The run down: flossing with braces
Although flossing with braces can be a litte tricky at first, you’ll soon get the hang of it with practice if you follow these steps:
- Floss at least once a day: use waxed floss (unwaxed floss is more likely to get caught and shred in your braces), dental tape or a product specifically designed to clean around your braces. Oral-B Superfloss®, which is self-threading or regular floss with a floss threader to place above and below the orthodontic wire.
- Use enough: about 18 inches of floss should suffice.
- Thread it carefully: Take the floss and carefully thread it under the main wire of the braces before passing it between two teeth. Then remove the floss and re-thread it under the main wire to pass between the next pair of teeth. Be sure not to snap the floss- simply move it up and down gently against the side of each tooth
Other braces tips and tricks
- Prepare a kit with a toothbrush, toothpaste, and floss (to use between meals), wax, and lip balm (for dry lips). Carry this with you at all times.

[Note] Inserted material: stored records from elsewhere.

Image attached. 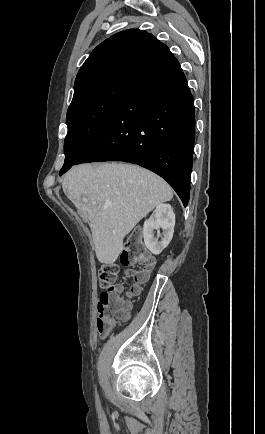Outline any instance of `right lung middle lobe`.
<instances>
[{
  "instance_id": "1",
  "label": "right lung middle lobe",
  "mask_w": 265,
  "mask_h": 434,
  "mask_svg": "<svg viewBox=\"0 0 265 434\" xmlns=\"http://www.w3.org/2000/svg\"><path fill=\"white\" fill-rule=\"evenodd\" d=\"M134 76L110 75L74 88L66 117L68 133L60 175L83 156L104 130Z\"/></svg>"
}]
</instances>
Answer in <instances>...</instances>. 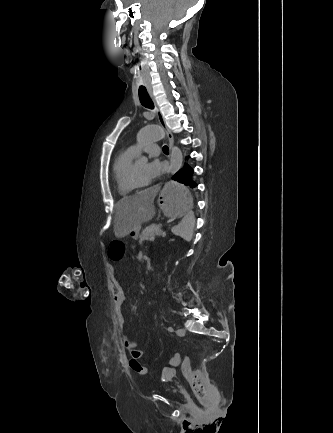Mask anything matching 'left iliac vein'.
Wrapping results in <instances>:
<instances>
[{"label":"left iliac vein","instance_id":"1","mask_svg":"<svg viewBox=\"0 0 333 433\" xmlns=\"http://www.w3.org/2000/svg\"><path fill=\"white\" fill-rule=\"evenodd\" d=\"M185 329H183V328H179V329H177V331H176V333H177V335L178 336H184L185 335Z\"/></svg>","mask_w":333,"mask_h":433}]
</instances>
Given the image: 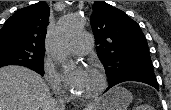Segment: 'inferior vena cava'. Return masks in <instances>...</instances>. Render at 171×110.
Segmentation results:
<instances>
[{
    "mask_svg": "<svg viewBox=\"0 0 171 110\" xmlns=\"http://www.w3.org/2000/svg\"><path fill=\"white\" fill-rule=\"evenodd\" d=\"M58 109L59 110H64L65 109V104H64V101H63V99L62 98H58Z\"/></svg>",
    "mask_w": 171,
    "mask_h": 110,
    "instance_id": "1",
    "label": "inferior vena cava"
}]
</instances>
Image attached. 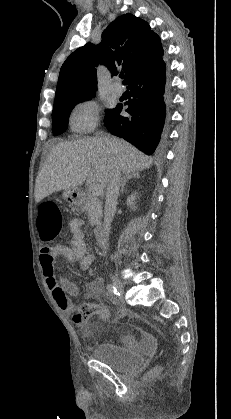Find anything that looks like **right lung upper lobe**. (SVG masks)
I'll return each instance as SVG.
<instances>
[{
	"mask_svg": "<svg viewBox=\"0 0 231 419\" xmlns=\"http://www.w3.org/2000/svg\"><path fill=\"white\" fill-rule=\"evenodd\" d=\"M162 56L160 38L149 24L132 14H124L104 30L99 45L87 43L66 59L60 70L54 103L94 94L98 63L107 66L113 75H117V69L124 72L127 85L162 60Z\"/></svg>",
	"mask_w": 231,
	"mask_h": 419,
	"instance_id": "1",
	"label": "right lung upper lobe"
}]
</instances>
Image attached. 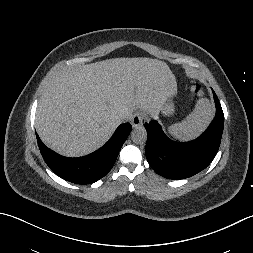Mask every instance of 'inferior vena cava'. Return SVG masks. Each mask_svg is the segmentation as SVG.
<instances>
[{
  "mask_svg": "<svg viewBox=\"0 0 253 253\" xmlns=\"http://www.w3.org/2000/svg\"><path fill=\"white\" fill-rule=\"evenodd\" d=\"M131 118H132V113L120 114V116H119V120L121 122L129 121V120H131Z\"/></svg>",
  "mask_w": 253,
  "mask_h": 253,
  "instance_id": "obj_1",
  "label": "inferior vena cava"
}]
</instances>
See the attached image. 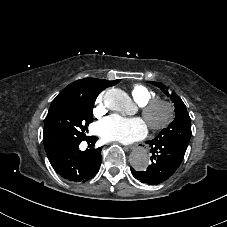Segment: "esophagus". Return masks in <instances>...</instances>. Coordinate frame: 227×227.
<instances>
[{"instance_id": "34e87169", "label": "esophagus", "mask_w": 227, "mask_h": 227, "mask_svg": "<svg viewBox=\"0 0 227 227\" xmlns=\"http://www.w3.org/2000/svg\"><path fill=\"white\" fill-rule=\"evenodd\" d=\"M133 151L135 153H138L139 151L149 152L150 151V146L149 145H145V144H137L133 148Z\"/></svg>"}]
</instances>
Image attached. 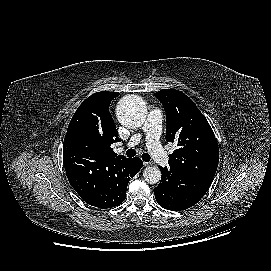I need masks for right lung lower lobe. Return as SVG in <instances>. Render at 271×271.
Here are the masks:
<instances>
[{
    "instance_id": "98d812e1",
    "label": "right lung lower lobe",
    "mask_w": 271,
    "mask_h": 271,
    "mask_svg": "<svg viewBox=\"0 0 271 271\" xmlns=\"http://www.w3.org/2000/svg\"><path fill=\"white\" fill-rule=\"evenodd\" d=\"M63 163L69 183L79 196L103 209L125 200L128 182L143 165L137 157L111 159L81 150H64Z\"/></svg>"
}]
</instances>
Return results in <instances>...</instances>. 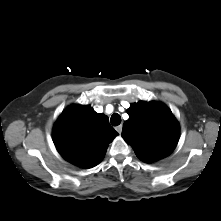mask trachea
I'll use <instances>...</instances> for the list:
<instances>
[{"instance_id": "1", "label": "trachea", "mask_w": 221, "mask_h": 221, "mask_svg": "<svg viewBox=\"0 0 221 221\" xmlns=\"http://www.w3.org/2000/svg\"><path fill=\"white\" fill-rule=\"evenodd\" d=\"M110 122L113 126H118L121 123V116L118 113H114L111 116Z\"/></svg>"}]
</instances>
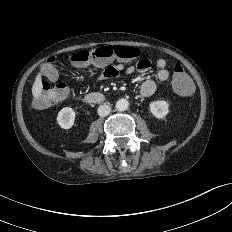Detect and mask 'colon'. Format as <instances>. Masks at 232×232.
<instances>
[{
	"label": "colon",
	"mask_w": 232,
	"mask_h": 232,
	"mask_svg": "<svg viewBox=\"0 0 232 232\" xmlns=\"http://www.w3.org/2000/svg\"><path fill=\"white\" fill-rule=\"evenodd\" d=\"M141 55V50L129 46H101L91 50H81L70 57V63L74 67H85L91 63L105 64L114 59L121 61H132ZM58 59L51 57L42 68L43 80L41 81V91L34 98L33 105L37 109H45L54 101L67 96L69 88L64 83L51 86L50 81L58 78ZM172 85L176 93L181 96H188L193 91V84L189 76L185 73L180 64H176L173 69Z\"/></svg>",
	"instance_id": "1"
}]
</instances>
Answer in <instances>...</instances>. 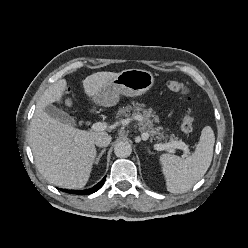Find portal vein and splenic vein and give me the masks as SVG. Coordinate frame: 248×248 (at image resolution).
I'll use <instances>...</instances> for the list:
<instances>
[{"label":"portal vein and splenic vein","instance_id":"portal-vein-and-splenic-vein-1","mask_svg":"<svg viewBox=\"0 0 248 248\" xmlns=\"http://www.w3.org/2000/svg\"><path fill=\"white\" fill-rule=\"evenodd\" d=\"M107 127H108L107 123H105V122H97L91 126L92 130H94V131H103V130L107 129ZM141 137L143 140H147L149 138V134L147 132L143 133ZM154 148H155V150H158V151L166 150L169 148H172V149L178 148V149L184 150L185 153L188 152V146L184 142H181V143L180 142H173V143H168V144H155Z\"/></svg>","mask_w":248,"mask_h":248}]
</instances>
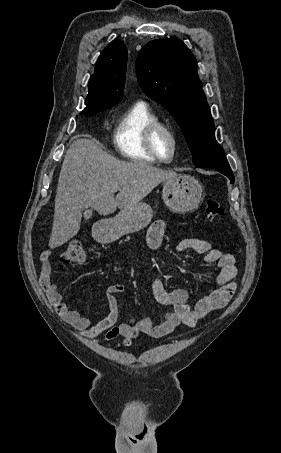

- If you have hooks, wear your elastics/rubber bands all of the time (except for when you're brushing your teeth). This may hurt sometimes, but it will stop the hooks from digging into or getting caught on your cheeks, as well as make sure that your treatment moves as quickly as possible.
- If one of your wires or brackets breaks, don't panic. Don't try to bend the wire or pull it out, which could make things worse. Just cover any sharp edges with wax or wet cotton, and call Randal to make an appointment to see him as soon as possible.
- Even if you're self-conscious about your braces, don't be afraid to smile – people actually notice your mouth more when it's clear that you're trying to hide something. Plus, braces are very common, so there's no reason to be self-conscious – wear them with pride!
- If you are caught without a toothbrush, vigorously rinse your mouth with water (or mouthwash) and brush as soon as you are able to.
Invisalign is the other most common form of treatment and a virtually invisible and innovative way of straightening teeth. The Invisalign system uses a series of custom-made removable aligners made of a virtually invisible plastic that you wear over your teeth to gradually move them to the ideal position.
Surgery is a less common form of orthodontic treatment, however it can be used in combination with other treatments to help treat more severe cases. Also known as Orthognathic surgery, adults with improper bites or other aesthetic concerns can undergo surgery by a specialist Oral Maxillofacial surgeon.